* Exercise description *
An identical reprint of the entire listing below is expected.

* Dataset entries *
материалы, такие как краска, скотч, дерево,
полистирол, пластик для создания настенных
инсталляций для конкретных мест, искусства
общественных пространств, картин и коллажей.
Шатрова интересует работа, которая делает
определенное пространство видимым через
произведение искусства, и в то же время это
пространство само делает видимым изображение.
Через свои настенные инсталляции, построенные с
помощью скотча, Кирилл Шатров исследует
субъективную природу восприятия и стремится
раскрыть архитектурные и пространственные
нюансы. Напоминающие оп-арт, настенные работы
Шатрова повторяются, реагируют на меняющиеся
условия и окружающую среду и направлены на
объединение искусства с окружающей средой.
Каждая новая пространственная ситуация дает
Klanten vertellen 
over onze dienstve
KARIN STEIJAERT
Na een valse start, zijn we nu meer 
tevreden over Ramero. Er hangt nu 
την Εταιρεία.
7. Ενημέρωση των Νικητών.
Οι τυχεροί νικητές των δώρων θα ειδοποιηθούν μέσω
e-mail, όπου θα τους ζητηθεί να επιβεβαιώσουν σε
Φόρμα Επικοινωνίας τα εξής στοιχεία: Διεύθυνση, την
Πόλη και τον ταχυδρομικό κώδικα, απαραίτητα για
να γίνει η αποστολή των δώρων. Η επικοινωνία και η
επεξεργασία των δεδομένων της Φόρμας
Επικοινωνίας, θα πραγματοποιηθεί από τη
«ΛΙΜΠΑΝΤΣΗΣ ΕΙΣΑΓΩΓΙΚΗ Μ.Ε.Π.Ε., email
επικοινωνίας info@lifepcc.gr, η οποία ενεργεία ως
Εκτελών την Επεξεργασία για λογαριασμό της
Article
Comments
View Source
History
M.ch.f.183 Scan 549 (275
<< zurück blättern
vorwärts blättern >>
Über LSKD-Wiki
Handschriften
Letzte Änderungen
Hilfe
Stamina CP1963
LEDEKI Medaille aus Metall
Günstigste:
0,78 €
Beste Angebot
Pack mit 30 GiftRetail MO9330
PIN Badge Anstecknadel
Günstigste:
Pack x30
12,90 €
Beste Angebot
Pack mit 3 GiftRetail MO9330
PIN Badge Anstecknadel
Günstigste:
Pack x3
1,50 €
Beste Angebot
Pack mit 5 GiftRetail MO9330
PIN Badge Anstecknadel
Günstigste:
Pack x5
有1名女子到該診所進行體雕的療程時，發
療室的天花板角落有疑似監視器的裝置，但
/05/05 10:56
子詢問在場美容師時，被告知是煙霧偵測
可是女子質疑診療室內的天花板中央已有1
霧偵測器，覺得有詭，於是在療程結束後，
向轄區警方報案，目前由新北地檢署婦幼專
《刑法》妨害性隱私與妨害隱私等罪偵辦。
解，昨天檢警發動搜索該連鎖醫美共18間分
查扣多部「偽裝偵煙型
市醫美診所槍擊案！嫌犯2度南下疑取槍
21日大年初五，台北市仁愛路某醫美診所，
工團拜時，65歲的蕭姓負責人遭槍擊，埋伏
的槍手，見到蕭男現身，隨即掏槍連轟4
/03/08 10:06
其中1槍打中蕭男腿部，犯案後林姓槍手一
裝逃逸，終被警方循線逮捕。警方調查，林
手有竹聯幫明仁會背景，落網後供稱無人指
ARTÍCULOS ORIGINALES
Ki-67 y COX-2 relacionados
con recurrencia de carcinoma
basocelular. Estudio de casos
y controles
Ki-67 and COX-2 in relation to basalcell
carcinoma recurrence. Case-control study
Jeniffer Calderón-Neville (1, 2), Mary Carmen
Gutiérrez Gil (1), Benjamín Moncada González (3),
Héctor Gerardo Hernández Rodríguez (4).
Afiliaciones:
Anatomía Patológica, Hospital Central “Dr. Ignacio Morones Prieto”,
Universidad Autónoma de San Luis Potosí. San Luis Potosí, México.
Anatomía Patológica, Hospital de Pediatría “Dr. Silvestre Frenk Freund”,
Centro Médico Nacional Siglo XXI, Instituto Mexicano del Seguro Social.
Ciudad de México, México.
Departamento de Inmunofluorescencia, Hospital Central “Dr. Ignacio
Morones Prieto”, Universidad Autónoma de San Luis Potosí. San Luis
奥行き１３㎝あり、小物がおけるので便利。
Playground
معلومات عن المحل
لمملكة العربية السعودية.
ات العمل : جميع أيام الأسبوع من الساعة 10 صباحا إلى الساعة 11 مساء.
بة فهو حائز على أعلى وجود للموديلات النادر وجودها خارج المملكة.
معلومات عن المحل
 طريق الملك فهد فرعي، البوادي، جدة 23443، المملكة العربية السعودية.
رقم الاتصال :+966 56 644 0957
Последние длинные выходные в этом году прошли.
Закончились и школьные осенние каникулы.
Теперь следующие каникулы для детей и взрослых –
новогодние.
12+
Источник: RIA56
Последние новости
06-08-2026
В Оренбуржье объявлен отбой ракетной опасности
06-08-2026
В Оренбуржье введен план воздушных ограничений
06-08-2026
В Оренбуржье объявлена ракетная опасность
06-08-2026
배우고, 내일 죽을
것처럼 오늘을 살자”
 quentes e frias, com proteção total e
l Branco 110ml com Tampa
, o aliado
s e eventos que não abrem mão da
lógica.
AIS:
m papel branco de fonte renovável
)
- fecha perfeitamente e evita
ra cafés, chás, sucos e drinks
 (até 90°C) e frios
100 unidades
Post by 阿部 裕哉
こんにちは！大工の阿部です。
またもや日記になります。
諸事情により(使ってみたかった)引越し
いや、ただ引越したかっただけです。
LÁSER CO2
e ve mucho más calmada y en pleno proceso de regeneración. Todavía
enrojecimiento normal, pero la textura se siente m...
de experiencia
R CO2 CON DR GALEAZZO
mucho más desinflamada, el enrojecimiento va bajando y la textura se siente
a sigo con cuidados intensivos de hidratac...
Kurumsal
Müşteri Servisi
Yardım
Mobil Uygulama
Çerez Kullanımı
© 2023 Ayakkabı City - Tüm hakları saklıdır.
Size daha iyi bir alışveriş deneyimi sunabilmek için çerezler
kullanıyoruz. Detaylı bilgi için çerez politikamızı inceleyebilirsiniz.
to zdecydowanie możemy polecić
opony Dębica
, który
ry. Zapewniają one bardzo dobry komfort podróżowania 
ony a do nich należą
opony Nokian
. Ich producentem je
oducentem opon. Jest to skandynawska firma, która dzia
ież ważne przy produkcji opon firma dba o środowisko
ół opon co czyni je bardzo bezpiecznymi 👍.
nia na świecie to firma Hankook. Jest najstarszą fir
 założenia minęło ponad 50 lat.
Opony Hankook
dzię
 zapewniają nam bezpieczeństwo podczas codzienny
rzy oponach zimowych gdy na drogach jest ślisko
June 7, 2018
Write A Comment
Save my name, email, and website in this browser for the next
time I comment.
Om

* Response to the exercise *
материалы, такие как краска, скотч, дерево,
полистирол, пластик для создания настенных
инсталляций для конкретных мест, искусства
общественных пространств, картин и коллажей.
Шатрова интересует работа, которая делает
определенное пространство видимым через
произведение искусства, и в то же время это
пространство само делает видимым изображение.
Через свои настенные инсталляции, построенные с
помощью скотча, Кирилл Шатров исследует
субъективную природу восприятия и стремится
раскрыть архитектурные и пространственные
нюансы. Напоминающие оп-арт, настенные работы
Шатрова повторяются, реагируют на меняющиеся
условия и окружающую среду и направлены на
объединение искусства с окружающей средой.
Каждая новая пространственная ситуация дает
Klanten vertellen 
over onze dienstve
KARIN STEIJAERT
Na een valse start, zijn we nu meer 
tevreden over Ramero. Er hangt nu 
την Εταιρεία.
7. Ενημέρωση των Νικητών.
Οι τυχεροί νικητές των δώρων θα ειδοποιηθούν μέσω
e-mail, όπου θα τους ζητηθεί να επιβεβαιώσουν σε
Φόρμα Επικοινωνίας τα εξής στοιχεία: Διεύθυνση, την
Πόλη και τον ταχυδρομικό κώδικα, απαραίτητα για
να γίνει η αποστολή των δώρων. Η επικοινωνία και η
επεξεργασία των δεδομένων της Φόρμας
Επικοινωνίας, θα πραγματοποιηθεί από τη
«ΛΙΜΠΑΝΤΣΗΣ ΕΙΣΑΓΩΓΙΚΗ Μ.Ε.Π.Ε., email
επικοινωνίας info@lifepcc.gr, η οποία ενεργεία ως
Εκτελών την Επεξεργασία για λογαριασμό της
Article
Comments
View Source
History
M.ch.f.183 Scan 549 (275
<< zurück blättern
vorwärts blättern >>
Über LSKD-Wiki
Handschriften
Letzte Änderungen
Hilfe
Stamina CP1963
LEDEKI Medaille aus Metall
Günstigste:
0,78 €
Beste Angebot
Pack mit 30 GiftRetail MO9330
PIN Badge Anstecknadel
Günstigste:
Pack x30
12,90 €
Beste Angebot
Pack mit 3 GiftRetail MO9330
PIN Badge Anstecknadel
Günstigste:
Pack x3
1,50 €
Beste Angebot
Pack mit 5 GiftRetail MO9330
PIN Badge Anstecknadel
Günstigste:
Pack x5
有1名女子到該診所進行體雕的療程時，發
療室的天花板角落有疑似監視器的裝置，但
/05/05 10:56
子詢問在場美容師時，被告知是煙霧偵測
可是女子質疑診療室內的天花板中央已有1
霧偵測器，覺得有詭，於是在療程結束後，
向轄區警方報案，目前由新北地檢署婦幼專
《刑法》妨害性隱私與妨害隱私等罪偵辦。
解，昨天檢警發動搜索該連鎖醫美共18間分
查扣多部「偽裝偵煙型
市醫美診所槍擊案！嫌犯2度南下疑取槍
21日大年初五，台北市仁愛路某醫美診所，
工團拜時，65歲的蕭姓負責人遭槍擊，埋伏
的槍手，見到蕭男現身，隨即掏槍連轟4
/03/08 10:06
其中1槍打中蕭男腿部，犯案後林姓槍手一
裝逃逸，終被警方循線逮捕。警方調查，林
手有竹聯幫明仁會背景，落網後供稱無人指
ARTÍCULOS ORIGINALES
Ki-67 y COX-2 relacionados
con recurrencia de carcinoma
basocelular. Estudio de casos
y controles
Ki-67 and COX-2 in relation to basalcell
carcinoma recurrence. Case-control study
Jeniffer Calderón-Neville (1, 2), Mary Carmen
Gutiérrez Gil (1), Benjamín Moncada González (3),
Héctor Gerardo Hernández Rodríguez (4).
Afiliaciones:
Anatomía Patológica, Hospital Central “Dr. Ignacio Morones Prieto”,
Universidad Autónoma de San Luis Potosí. San Luis Potosí, México.
Anatomía Patológica, Hospital de Pediatría “Dr. Silvestre Frenk Freund”,
Centro Médico Nacional Siglo XXI, Instituto Mexicano del Seguro Social.
Ciudad de México, México.
Departamento de Inmunofluorescencia, Hospital Central “Dr. Ignacio
Morones Prieto”, Universidad Autónoma de San Luis Potosí. San Luis
奥行き１３㎝あり、小物がおけるので便利。
Playground
معلومات عن المحل
لمملكة العربية السعودية.
ات العمل : جميع أيام الأسبوع من الساعة 10 صباحا إلى الساعة 11 مساء.
بة فهو حائز على أعلى وجود للموديلات النادر وجودها خارج المملكة.
معلومات عن المحل
 طريق الملك فهد فرعي، البوادي، جدة 23443، المملكة العربية السعودية.
رقم الاتصال :+966 56 644 0957
Последние длинные выходные в этом году прошли.
Закончились и школьные осенние каникулы.
Теперь следующие каникулы для детей и взрослых –
новогодние.
12+
Источник: RIA56
Последние новости
06-08-2026
В Оренбуржье объявлен отбой ракетной опасности
06-08-2026
В Оренбуржье введен план воздушных ограничений
06-08-2026
В Оренбуржье объявлена ракетная опасность
06-08-2026
배우고, 내일 죽을
것처럼 오늘을 살자”
 quentes e frias, com proteção total e
l Branco 110ml com Tampa
, o aliado
s e eventos que não abrem mão da
lógica.
AIS:
m papel branco de fonte renovável
)
- fecha perfeitamente e evita
ra cafés, chás, sucos e drinks
 (até 90°C) e frios
100 unidades
Post by 阿部 裕哉
こんにちは！大工の阿部です。
またもや日記になります。
諸事情により(使ってみたかった)引越し
いや、ただ引越したかっただけです。
LÁSER CO2
e ve mucho más calmada y en pleno proceso de regeneración. Todavía
enrojecimiento normal, pero la textura se siente m...
de experiencia
R CO2 CON DR GALEAZZO
mucho más desinflamada, el enrojecimiento va bajando y la textura se siente
a sigo con cuidados intensivos de hidratac...
Kurumsal
Müşteri Servisi
Yardım
Mobil Uygulama
Çerez Kullanımı
© 2023 Ayakkabı City - Tüm hakları saklıdır.
Size daha iyi bir alışveriş deneyimi sunabilmek için çerezler
kullanıyoruz. Detaylı bilgi için çerez politikamızı inceleyebilirsiniz.
to zdecydowanie możemy polecić
opony Dębica
, który
ry. Zapewniają one bardzo dobry komfort podróżowania 
ony a do nich należą
opony Nokian
. Ich producentem je
oducentem opon. Jest to skandynawska firma, która dzia
ież ważne przy produkcji opon firma dba o środowisko
ół opon co czyni je bardzo bezpiecznymi 👍.
nia na świecie to firma Hankook. Jest najstarszą fir
 założenia minęło ponad 50 lat.
Opony Hankook
dzię
 zapewniają nam bezpieczeństwo podczas codzienny
rzy oponach zimowych gdy na drogach jest ślisko
June 7, 2018
Write A Comment
Save my name, email, and website in this browser for the next
time I comment.
Om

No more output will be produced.